2009-10: Drafted by the Tri-City Americans in the fourth round (80th overall) of the 2009 WHL Bantam Draft, Chris Driedger skated for the Winnipeg Monarchs in the Winnipeg City midget AAA league and was selected to Team Manitoba in the 2009 U16 Western Canada Challenge Cup. In twelve games for the Monarchs he had a 1.75 goals against average. Driedger spent some time with Tri-City during the year but did not see any game action.
2010-11: Driedger appeared in 22 games for Tri-City in his first WHL season and played for Canada West in the 2011 U17 World Hockey Challenge. Backing up Americans’ starter Drew Owsley, Driedger saw the bulk of the action in February, when he played in eleven games and was 4-5 with one of the losses coming in a shootout. For the season, he was 6-7 with a 3.50 goals against and .811 save percentage. Tri-City finished third in the U.S. Division and reached the second round of the playoffs but Driedger did not play in any playoff games. He was 1-3 with a 3.26 goals against and .880 save percentage in four games for Canada West, which won a bronze medal at the WHC.

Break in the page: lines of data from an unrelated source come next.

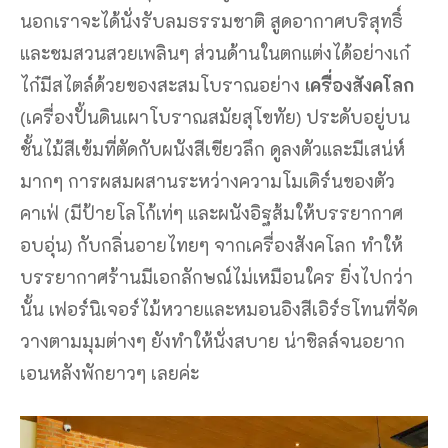
นอกเราจะได้นั่งรับลมธรรมชาติ สูดอากาศบริสุทธิ์
และชมสวนสวยเพลินๆ ส่วนด้านในตกแต่งได้อย่างเก๋
ไก๋มีสไตล์ด้วยของสะสมโบราณอย่าง
เครื่องสังคโลก
(เครื่องปั้นดินเผาโบราณสมัยสุโขทัย) ประดับอยู่บน
ชั้นไม้สีเข้มที่ตัดกับผนังสีเขียวลึก ดูลงตัวและมีเสน่ห์
มากๆ การผสมผสานระหว่างความโมเดิร์นของตัว
คาเฟ่ (มีป้ายโลโก้เท่ๆ และผนังอิฐส้มให้บรรยากาศ
อบอุ่น) กับกลิ่นอายไทยๆ จากเครื่องสังคโลก ทำให้
บรรยากาศร้านมีเอกลักษณ์ไม่เหมือนใคร ยิ่งไปกว่า
นั้น เฟอร์นิเจอร์ไม้หวายและหมอนอิงสีเอิร์ธโทนที่จัด
วางตามมุมต่างๆ ยังทำให้นั่งสบาย น่าชิลล์จนอยาก
เอนหลังพักยาวๆ เลยค่ะ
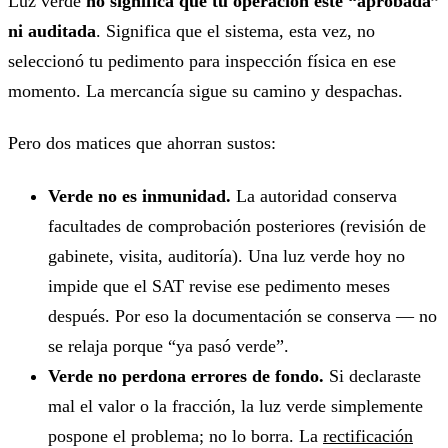
Luz verde
no significa que tu operación esté “aprobada”
ni auditada
. Significa que el sistema, esta vez, no
seleccionó tu pedimento para inspección física en ese
momento. La mercancía sigue su camino y despachas.
Pero dos matices que ahorran sustos:
Verde no es inmunidad.
La autoridad conserva
facultades de comprobación posteriores (revisión de
gabinete, visita, auditoría). Una luz verde hoy no
impide que el SAT revise ese pedimento meses
después. Por eso la documentación se conserva — no
se relaja porque “ya pasó verde”.
Verde no perdona errores de fondo.
Si declaraste
mal el valor o la fracción, la luz verde simplemente
pospone el problema; no lo borra. La
rectificación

2011-12: Acquired by the Calgary Hitmen in a July 2011 trade, Driedger steadily saw increased time for the Hitmen after beginning the season in a three-man rotation. Appearing in 45 games he finished with a 24-15 record with three shutouts and had a 2.80 goals against and .896 save percentage. Calgary finished second behind WHL champion Edmonton in the Central Division. In the first round playoff series with the Brandon Wheat Kings, 19-year-old Brandon Glover saw the bulk of the action and in two playoff games Driedger was 0-2 with a 6.59 goals against and .813 save percentage. Ranked 13th amongst North American goaltenders in Central Scouting’s final rankings prior to the 2012 NHL Draft, he was selected by Ottawa in the third round (76th overall).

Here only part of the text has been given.